Anyway, I was vaguely aware of some troubles from, and between, the two houses in question. One early morning last August a woman in bathrobe and slippers came out of one house and began screaming up at the second floor of the other. The text of her monologue is too vulgar to post here, but the gist of it was that she (first woman) felt the other woman to be lacking in intelligence and other desirable qualities. As proof, she cited the fact that she (second woman) probably didn’t even know that her husband had spent the previous night engaging in intimate relations with her (first woman). She withheld this fact, though, until the very end of her rant, as if it were the clinching evidentiary fact in an elaborate legal argument.

So that was all very amusing, and there were other similar incidents which I paid little attention to. In October I gladly sealed up my windows and haven’t thought about those people since. That is, until I arrived late at last night’s meeting, to hear one of my neighbors—a petite, quiet mom of two little kids—finishing a sentence with “… and I guess when I really got disturbed was the day with the machine guns.” Apparently, some sort of hostage-like situation had happened a few weeks back, and the SWAT team came swarming down the street. Earlier, the same woman reported, she had called to report possible drug-dealing activity. The police asked her to call the DEA, and the DEA told her to be on the lookout for a large, tall man driving a rental car with out-of-state plates. If she saw this, she was to make detailed observations and call them back.
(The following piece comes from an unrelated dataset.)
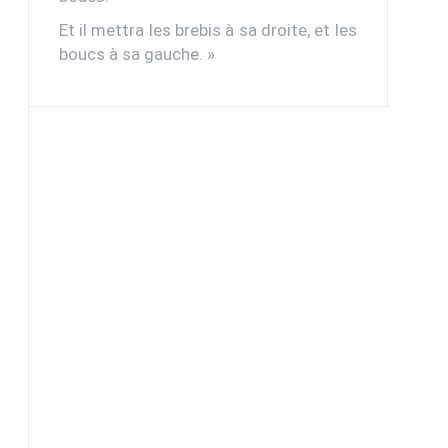
Et il mettra les brebis à sa droite, et les
boucs à sa gauche. »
I’m not sure you can picture where I live. There are a bunch of renovated older houses, on two dead-end lanes that sort of abut each other, We have mostly nice professional-ish people, and a lot of lilacs. We don’t have much gunfire. But apparently I’ve been too busy at work to notice the crime wave (or, for that matter, to post on my blog.)
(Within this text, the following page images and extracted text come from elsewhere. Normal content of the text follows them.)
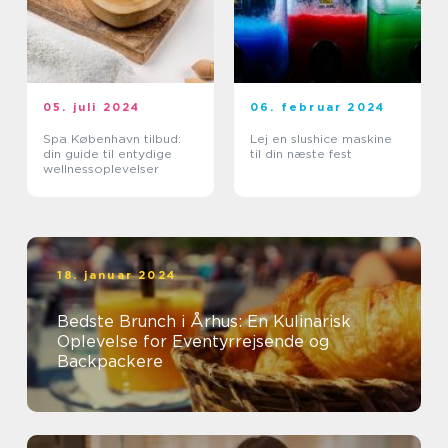
05. juli 2024
06. februar 2024
Spa København tilbud:
Lej en slushice maskine
din guide til entydige
til din næste fest
wellnessoplevelser
18. januar 2024
Bedste Brunch i Århus: En Kulinarisk
Oplevelse for Eventyrrejsende og
Backpackere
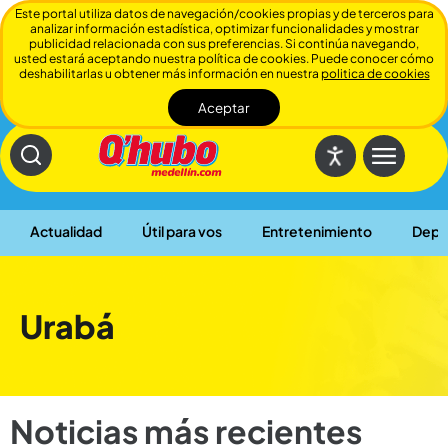
Este portal utiliza datos de navegación/cookies propias y de terceros para
analizar información estadística, optimizar funcionalidades y mostrar
publicidad relacionada con sus preferencias. Si continúa navegando,
usted estará aceptando nuestra política de cookies. Puede conocer cómo
deshabilitarlas u obtener más información en nuestra
politica de cookies
Aceptar
Cerrar
Actualidad
Útil para vos
Entretenimiento
Depo
Urabá
Noticias más recientes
Well, we had all kinds of help at this meeting. Our local police officer was there, as well as the Community Policing representative. Our city councilor was there. The head of Public Works was there to discuss with us about sprucing up the street. These officials were all supportive and responsive (well, except the officer, who chastised the mom-neighbor for her reluctance to get involved with drug-trade surveillance: “If you want this taken care of, you can’t just cower in your house and hide!”)
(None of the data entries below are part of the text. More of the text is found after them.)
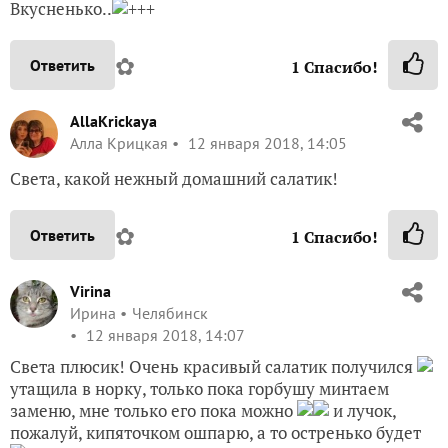
Вкусненько..
+++
✿
Ответить
1
Спасибо!
AllaKrickaya
Алла Крицкая
12 января 2018, 14:05
Света, какой нежный домашний салатик!
✿
Ответить
1
Спасибо!
Virina
Ирина
Челябинск
12 января 2018, 14:07
Света плюсик! Очень красивый салатик получился
утащила в норку, только пока горбушу минтаем
заменю, мне только его пока можно
и лучок,
пожалуй, кипяточком ошпарю, а то остренько будет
We all felt bonded, neighborly, and safer. We drank wine and coffee. We brought up other problems of mutual interest: Who owns that red car that’s always blocking the way? What’s that smell of natural gas people have noticed? It turned into a bit of a where-have-you-been-all-winter springtime block party reunion. We caught up on recent vacation exploits, summer plans, job changes, and child development. I learned that the three-year-old next door knows my name and asks after me frequently. Overall, it’s almost worth having the SWAT team on your street if it results in a neighborly experience. Especially if you’re at work the day the machine-guns come through.